__Task__
Write out the data word for word and drop any picture you find.

[Recorded data]
● ● ● ● ● ● ●

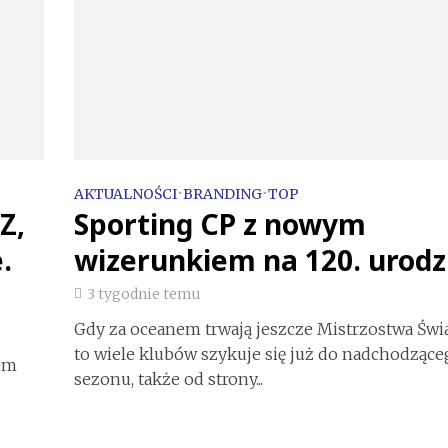
AKTUALNOŚCI
•
BRANDING
•
TOP
Z,
Sporting CP z nowym
.
wizerunkiem na 120. urodz
3 tygodnie temu
Gdy za oceanem trwają jeszcze Mistrzostwa Świ
to wiele klubów szykuje się już do nadchodzące
em
sezonu, także od strony...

● ● ● ● ● ● ●

__Finished exercise__
AKTUALNOŚCI
•
BRANDING
•
TOP
Z,
Sporting CP z nowym
.
wizerunkiem na 120. urodz
3 tygodnie temu
Gdy za oceanem trwają jeszcze Mistrzostwa Świ
to wiele klubów szykuje się już do nadchodzące
em
sezonu, także od strony...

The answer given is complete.